‘She wouldn’t hurt a fly. She believes our baby’s—something special. What harm does that do anyone else?’
‘You never know,’ said the greengrocer, supporting the missis, though in fact he was fond of Mrs. Vaughan—as indeed everyone had been in easier days. ‘They do turn queer, sometimes. Why not just take her to the doctor and ask him, or take her to the hospital?’
‘She won’t go to any hospital, she won’t go to any doctor.’
‘They can be forced,’ said the wife. ‘Strait jackets and that. They come and fetch them in a padded van.’ But anyway, she repeated, if something were not done and soon, she herself would ring up the police and let them deal with it. ‘She’s keeping custom from the shop. It can’t go on.’
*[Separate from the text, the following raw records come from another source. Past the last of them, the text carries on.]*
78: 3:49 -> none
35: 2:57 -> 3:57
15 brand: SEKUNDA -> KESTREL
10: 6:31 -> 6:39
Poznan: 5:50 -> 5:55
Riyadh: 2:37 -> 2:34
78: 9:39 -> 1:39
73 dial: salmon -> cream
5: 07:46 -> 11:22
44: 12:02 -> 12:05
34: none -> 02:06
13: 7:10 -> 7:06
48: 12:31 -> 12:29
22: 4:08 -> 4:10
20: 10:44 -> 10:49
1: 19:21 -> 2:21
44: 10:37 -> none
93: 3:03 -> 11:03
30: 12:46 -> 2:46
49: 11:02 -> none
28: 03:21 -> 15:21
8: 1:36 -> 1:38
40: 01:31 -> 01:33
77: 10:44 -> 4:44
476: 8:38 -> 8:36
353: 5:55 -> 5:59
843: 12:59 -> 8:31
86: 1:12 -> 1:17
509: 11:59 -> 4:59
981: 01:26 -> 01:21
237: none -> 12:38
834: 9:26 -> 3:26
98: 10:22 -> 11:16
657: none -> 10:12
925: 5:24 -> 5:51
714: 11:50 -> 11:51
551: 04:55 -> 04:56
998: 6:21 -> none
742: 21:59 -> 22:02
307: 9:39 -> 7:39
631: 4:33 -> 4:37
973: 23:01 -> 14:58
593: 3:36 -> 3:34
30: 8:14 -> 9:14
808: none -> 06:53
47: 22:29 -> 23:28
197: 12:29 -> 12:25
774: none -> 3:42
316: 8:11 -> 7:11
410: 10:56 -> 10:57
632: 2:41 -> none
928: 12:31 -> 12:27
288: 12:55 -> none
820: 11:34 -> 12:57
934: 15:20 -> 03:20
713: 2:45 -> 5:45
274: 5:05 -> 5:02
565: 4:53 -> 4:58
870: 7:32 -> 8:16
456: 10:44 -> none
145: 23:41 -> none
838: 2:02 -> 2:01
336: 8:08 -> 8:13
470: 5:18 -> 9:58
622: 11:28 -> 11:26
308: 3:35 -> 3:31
He promised hastily and later convened a little meeting of the malcontents. ‘Well, I’ve done what you said. I went to the hospital and they sent me to some special doctor and I told him all about it. They’re going to send her to a place where she won’t be too suspicious and they’ll have her under observation there, that’s what they call it, and then there’ll be psychiatrists and that, and she can have treatment. He says it’s probably only a temporary thing, she can be cured all right.’
‘Well, there you are! You and Marilyn can be finding somewhere else in the meantime and when she gets back and you’re not there, she’ll just settle down again.’
‘We’ll go anyway even if we don’t find anywhere. We couldn’t let it start all over again.’
‘These things aren’t as quick as all that. You’ll have time to look around.’
‘It’s not very nice,’ he said, ‘us there in her room and her in the bin.’
‘If you ever get her there. How’ll you persuade her to go?’
‘I’ve thought of that,’ he said. ‘Our last landlady—’
‘Oh, yes, that Mrs. Mace she’s always talking about. Mrs. Mace would understand, she keeps saying, Mrs. Mace knew all about it… You tell her she’s going to see Mrs. Mace.’
‘That’s what I thought. Mrs. Mace is out in the country now and so’s this place, fifteen, twenty miles. I can drive her there in the car. She’ll go if she thinks Mrs. Mace is there. I think it’ll work.’
And it worked. Mrs. Vaughan was prepared to leave even the precious Baby for a while, if she could go and talk to Mrs. Mace. So many puzzling things that Mrs. Mace might be able to help her with. That about the Second Coming, for example, and then no Kings had arrived, not even a shepherd carrying a woolly lamb; and what about Herod killing off all them boy babies? Of course these were modern days, what would they have done with a live lamb, anyway?—and people didn’t go around killing babies any more. But you’d think there’d be something to take the place of these events, something—well, sybollick or whatever the word was and it might be important to recognise them. Mrs. Mace would understand, would at least be sympathetic and talk it all over; she had known them since before the baby even started, had been brushed by the very wings of Gabriel, bringing the message: Hail Mary, full of grace, the Lord is with thee… She could hardly wait to gather up her few shabby clothes and pack them into the cardboard box that must do for a suitcase. ‘You’ll look after things, Marilyn, love, just the couple of days? I’d like to have some good long talks with Mrs. Mace. You do think she’ll let me stay?’
‘It’s a big place; like, sort of, a hotel,’ said Jo. ‘But lovely, all them trees and flowers. And lots of nice people,’ he added, cautiously.
‘I thought it was a cottage? It’s only Mrs. Mace I want to see. I can be with her?’
‘Oh, yes, of course. We’ve written and told her,’ fibbed Jo, ‘how good you’ve been to us.’
‘Me—good!’ she said. ‘When you think what you’ve done for me. Me being chosen! But still, there!—the last time it was only a pub-keeper, wasn’t it?’ The thought struck her that perhaps in fact it had been Meant that they should park outside the Dog that night, only a few doors down; that only through an error had they come to her. ‘Well, never mind, even if I wasn’t worthy to be chosen, fact remains it was me that got you; and reckernised you. First minute I saw you! I’ll never forget it.’ So beautiful, so quiet and undemanding, standing out there in the drizzle of the evening rain, Mary and Joseph and the promise of the Holy Child. And as they had been then, so they had remained: quiet, considerate, gentle; reserved, unemotional as she was emotional and out-giving; almost colourless, almost impersonal—a little apart from other human beings, from ordinary people like herself; and yet living with herself, close together in that little place with her for their only friend—the Mother and the Guardian of the Son of God; and the Word made flesh. She knelt and kissed the tiny hand. ‘I’ll come back to You, my little Lord. I’ll always love You and serve You, You know that. It’s only just that I want to know everything about You, I want to get things right, I want to ask Mrs. Mace.’ And all unaware of eyes watching from behind window curtains, balefully or pityingly or only with relief, she climbed into the battered little old car with Jo and drove away.